[Transcribed page contents]
-- Opening Marker --

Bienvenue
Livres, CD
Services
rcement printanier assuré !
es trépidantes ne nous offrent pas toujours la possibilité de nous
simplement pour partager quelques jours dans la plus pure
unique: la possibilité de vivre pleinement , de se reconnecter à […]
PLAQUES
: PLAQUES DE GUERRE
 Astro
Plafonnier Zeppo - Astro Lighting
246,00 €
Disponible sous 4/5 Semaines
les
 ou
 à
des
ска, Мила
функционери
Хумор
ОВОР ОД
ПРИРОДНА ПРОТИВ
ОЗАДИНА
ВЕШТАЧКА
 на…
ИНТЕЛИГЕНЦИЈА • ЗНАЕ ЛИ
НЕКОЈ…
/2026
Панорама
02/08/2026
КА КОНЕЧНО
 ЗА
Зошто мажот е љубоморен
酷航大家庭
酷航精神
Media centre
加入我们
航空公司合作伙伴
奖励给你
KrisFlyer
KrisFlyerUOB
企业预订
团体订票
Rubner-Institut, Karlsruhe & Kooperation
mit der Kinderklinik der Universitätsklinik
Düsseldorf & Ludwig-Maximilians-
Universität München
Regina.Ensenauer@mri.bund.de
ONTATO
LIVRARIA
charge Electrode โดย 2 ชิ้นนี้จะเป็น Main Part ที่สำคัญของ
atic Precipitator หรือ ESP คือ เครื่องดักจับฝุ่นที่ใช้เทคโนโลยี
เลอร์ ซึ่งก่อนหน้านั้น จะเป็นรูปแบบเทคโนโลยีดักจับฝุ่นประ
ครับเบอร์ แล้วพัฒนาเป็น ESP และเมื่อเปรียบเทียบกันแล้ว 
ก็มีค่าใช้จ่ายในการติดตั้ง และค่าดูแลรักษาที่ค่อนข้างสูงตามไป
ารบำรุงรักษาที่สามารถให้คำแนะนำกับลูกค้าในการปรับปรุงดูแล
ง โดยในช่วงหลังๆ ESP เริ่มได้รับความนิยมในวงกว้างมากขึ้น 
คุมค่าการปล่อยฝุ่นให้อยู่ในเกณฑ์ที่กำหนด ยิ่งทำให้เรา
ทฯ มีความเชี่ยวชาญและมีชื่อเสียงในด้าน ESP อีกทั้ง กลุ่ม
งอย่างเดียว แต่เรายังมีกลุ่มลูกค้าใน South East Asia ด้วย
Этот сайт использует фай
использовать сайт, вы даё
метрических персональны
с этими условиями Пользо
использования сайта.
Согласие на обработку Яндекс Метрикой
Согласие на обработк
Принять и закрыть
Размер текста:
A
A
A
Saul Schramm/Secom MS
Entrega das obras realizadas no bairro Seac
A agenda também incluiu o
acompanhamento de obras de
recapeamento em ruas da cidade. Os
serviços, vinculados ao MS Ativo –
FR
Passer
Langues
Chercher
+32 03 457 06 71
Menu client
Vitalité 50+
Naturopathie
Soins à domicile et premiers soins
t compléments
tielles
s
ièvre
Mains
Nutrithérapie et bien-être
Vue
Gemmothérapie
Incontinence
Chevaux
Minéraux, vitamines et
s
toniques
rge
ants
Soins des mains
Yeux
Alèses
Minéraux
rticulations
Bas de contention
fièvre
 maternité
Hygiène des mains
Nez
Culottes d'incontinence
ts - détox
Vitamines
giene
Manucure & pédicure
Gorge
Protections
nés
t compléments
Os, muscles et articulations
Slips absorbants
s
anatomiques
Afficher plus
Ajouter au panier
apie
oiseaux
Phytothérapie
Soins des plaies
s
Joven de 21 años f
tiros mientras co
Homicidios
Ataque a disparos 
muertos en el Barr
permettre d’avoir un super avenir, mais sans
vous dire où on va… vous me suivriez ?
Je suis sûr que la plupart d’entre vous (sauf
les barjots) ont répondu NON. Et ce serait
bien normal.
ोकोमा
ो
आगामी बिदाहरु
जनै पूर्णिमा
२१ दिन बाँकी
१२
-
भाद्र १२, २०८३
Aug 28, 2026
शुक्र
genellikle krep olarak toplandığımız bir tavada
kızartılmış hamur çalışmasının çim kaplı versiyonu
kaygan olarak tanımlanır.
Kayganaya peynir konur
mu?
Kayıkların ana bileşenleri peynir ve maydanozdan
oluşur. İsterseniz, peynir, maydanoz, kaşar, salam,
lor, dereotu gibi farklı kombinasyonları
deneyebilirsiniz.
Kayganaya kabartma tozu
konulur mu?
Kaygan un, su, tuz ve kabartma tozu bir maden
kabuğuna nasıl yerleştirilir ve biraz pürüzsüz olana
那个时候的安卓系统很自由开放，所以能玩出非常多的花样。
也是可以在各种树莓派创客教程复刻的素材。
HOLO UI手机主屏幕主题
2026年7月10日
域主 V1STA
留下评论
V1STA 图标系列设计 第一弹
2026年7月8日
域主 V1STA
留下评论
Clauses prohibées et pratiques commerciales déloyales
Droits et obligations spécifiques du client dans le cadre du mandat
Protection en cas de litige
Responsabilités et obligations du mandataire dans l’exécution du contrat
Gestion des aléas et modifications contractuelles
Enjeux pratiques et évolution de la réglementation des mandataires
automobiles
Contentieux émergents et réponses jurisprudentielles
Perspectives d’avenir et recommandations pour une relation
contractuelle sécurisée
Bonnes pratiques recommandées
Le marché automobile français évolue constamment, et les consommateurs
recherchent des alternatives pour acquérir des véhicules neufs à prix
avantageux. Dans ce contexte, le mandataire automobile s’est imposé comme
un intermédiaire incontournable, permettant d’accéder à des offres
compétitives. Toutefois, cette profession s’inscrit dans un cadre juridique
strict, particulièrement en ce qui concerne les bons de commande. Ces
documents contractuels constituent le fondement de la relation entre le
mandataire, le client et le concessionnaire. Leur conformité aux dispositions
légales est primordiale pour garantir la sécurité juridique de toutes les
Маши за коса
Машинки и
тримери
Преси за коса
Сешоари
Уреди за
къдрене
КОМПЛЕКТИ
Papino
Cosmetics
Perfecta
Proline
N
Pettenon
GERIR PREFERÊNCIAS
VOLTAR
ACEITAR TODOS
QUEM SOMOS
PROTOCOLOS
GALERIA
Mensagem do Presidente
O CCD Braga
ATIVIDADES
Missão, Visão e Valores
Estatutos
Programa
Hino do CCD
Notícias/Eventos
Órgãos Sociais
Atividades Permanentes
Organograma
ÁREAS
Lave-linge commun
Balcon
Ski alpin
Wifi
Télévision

-- Closing Marker --

Reproduce all the data exactly. Include every line.

Bienvenue
Livres, CD
Services
rcement printanier assuré !
es trépidantes ne nous offrent pas toujours la possibilité de nous
simplement pour partager quelques jours dans la plus pure
unique: la possibilité de vivre pleinement , de se reconnecter à […]
PLAQUES
: PLAQUES DE GUERRE
 Astro
Plafonnier Zeppo - Astro Lighting
246,00 €
Disponible sous 4/5 Semaines
les
 ou
 à
des
ска, Мила
функционери
Хумор
ОВОР ОД
ПРИРОДНА ПРОТИВ
ОЗАДИНА
ВЕШТАЧКА
 на…
ИНТЕЛИГЕНЦИЈА • ЗНАЕ ЛИ
НЕКОЈ…
/2026
Панорама
02/08/2026
КА КОНЕЧНО
 ЗА
Зошто мажот е љубоморен
酷航大家庭
酷航精神
Media centre
加入我们
航空公司合作伙伴
奖励给你
KrisFlyer
KrisFlyerUOB
企业预订
团体订票
Rubner-Institut, Karlsruhe & Kooperation
mit der Kinderklinik der Universitätsklinik
Düsseldorf & Ludwig-Maximilians-
Universität München
Regina.Ensenauer@mri.bund.de
ONTATO
LIVRARIA
charge Electrode โดย 2 ชิ้นนี้จะเป็น Main Part ที่สำคัญของ
atic Precipitator หรือ ESP คือ เครื่องดักจับฝุ่นที่ใช้เทคโนโลยี
เลอร์ ซึ่งก่อนหน้านั้น จะเป็นรูปแบบเทคโนโลยีดักจับฝุ่นประ
ครับเบอร์ แล้วพัฒนาเป็น ESP และเมื่อเปรียบเทียบกันแล้ว 
ก็มีค่าใช้จ่ายในการติดตั้ง และค่าดูแลรักษาที่ค่อนข้างสูงตามไป
ารบำรุงรักษาที่สามารถให้คำแนะนำกับลูกค้าในการปรับปรุงดูแล
ง โดยในช่วงหลังๆ ESP เริ่มได้รับความนิยมในวงกว้างมากขึ้น 
คุมค่าการปล่อยฝุ่นให้อยู่ในเกณฑ์ที่กำหนด ยิ่งทำให้เรา
ทฯ มีความเชี่ยวชาญและมีชื่อเสียงในด้าน ESP อีกทั้ง กลุ่ม
งอย่างเดียว แต่เรายังมีกลุ่มลูกค้าใน South East Asia ด้วย
Этот сайт использует фай
использовать сайт, вы даё
метрических персональны
с этими условиями Пользо
использования сайта.
Согласие на обработку Яндекс Метрикой
Согласие на обработк
Принять и закрыть
Размер текста:
A
A
A
Saul Schramm/Secom MS
Entrega das obras realizadas no bairro Seac
A agenda também incluiu o
acompanhamento de obras de
recapeamento em ruas da cidade. Os
serviços, vinculados ao MS Ativo –
FR
Passer
Langues
Chercher
+32 03 457 06 71
Menu client
Vitalité 50+
Naturopathie
Soins à domicile et premiers soins
t compléments
tielles
s
ièvre
Mains
Nutrithérapie et bien-être
Vue
Gemmothérapie
Incontinence
Chevaux
Minéraux, vitamines et
s
toniques
rge
ants
Soins des mains
Yeux
Alèses
Minéraux
rticulations
Bas de contention
fièvre
 maternité
Hygiène des mains
Nez
Culottes d'incontinence
ts - détox
Vitamines
giene
Manucure & pédicure
Gorge
Protections
nés
t compléments
Os, muscles et articulations
Slips absorbants
s
anatomiques
Afficher plus
Ajouter au panier
apie
oiseaux
Phytothérapie
Soins des plaies
s
Joven de 21 años f
tiros mientras co
Homicidios
Ataque a disparos 
muertos en el Barr
permettre d’avoir un super avenir, mais sans
vous dire où on va… vous me suivriez ?
Je suis sûr que la plupart d’entre vous (sauf
les barjots) ont répondu NON. Et ce serait
bien normal.
ोकोमा
ो
आगामी बिदाहरु
जनै पूर्णिमा
२१ दिन बाँकी
१२
-
भाद्र १२, २०८३
Aug 28, 2026
शुक्र
genellikle krep olarak toplandığımız bir tavada
kızartılmış hamur çalışmasının çim kaplı versiyonu
kaygan olarak tanımlanır.
Kayganaya peynir konur
mu?
Kayıkların ana bileşenleri peynir ve maydanozdan
oluşur. İsterseniz, peynir, maydanoz, kaşar, salam,
lor, dereotu gibi farklı kombinasyonları
deneyebilirsiniz.
Kayganaya kabartma tozu
konulur mu?
Kaygan un, su, tuz ve kabartma tozu bir maden
kabuğuna nasıl yerleştirilir ve biraz pürüzsüz olana
那个时候的安卓系统很自由开放，所以能玩出非常多的花样。
也是可以在各种树莓派创客教程复刻的素材。
HOLO UI手机主屏幕主题
2026年7月10日
域主 V1STA
留下评论
V1STA 图标系列设计 第一弹
2026年7月8日
域主 V1STA
留下评论
Clauses prohibées et pratiques commerciales déloyales
Droits et obligations spécifiques du client dans le cadre du mandat
Protection en cas de litige
Responsabilités et obligations du mandataire dans l’exécution du contrat
Gestion des aléas et modifications contractuelles
Enjeux pratiques et évolution de la réglementation des mandataires
automobiles
Contentieux émergents et réponses jurisprudentielles
Perspectives d’avenir et recommandations pour une relation
contractuelle sécurisée
Bonnes pratiques recommandées
Le marché automobile français évolue constamment, et les consommateurs
recherchent des alternatives pour acquérir des véhicules neufs à prix
avantageux. Dans ce contexte, le mandataire automobile s’est imposé comme
un intermédiaire incontournable, permettant d’accéder à des offres
compétitives. Toutefois, cette profession s’inscrit dans un cadre juridique
strict, particulièrement en ce qui concerne les bons de commande. Ces
documents contractuels constituent le fondement de la relation entre le
mandataire, le client et le concessionnaire. Leur conformité aux dispositions
légales est primordiale pour garantir la sécurité juridique de toutes les
Маши за коса
Машинки и
тримери
Преси за коса
Сешоари
Уреди за
къдрене
КОМПЛЕКТИ
Papino
Cosmetics
Perfecta
Proline
N
Pettenon
GERIR PREFERÊNCIAS
VOLTAR
ACEITAR TODOS
QUEM SOMOS
PROTOCOLOS
GALERIA
Mensagem do Presidente
O CCD Braga
ATIVIDADES
Missão, Visão e Valores
Estatutos
Programa
Hino do CCD
Notícias/Eventos
Órgãos Sociais
Atividades Permanentes
Organograma
ÁREAS
Lave-linge commun
Balcon
Ski alpin
Wifi
Télévision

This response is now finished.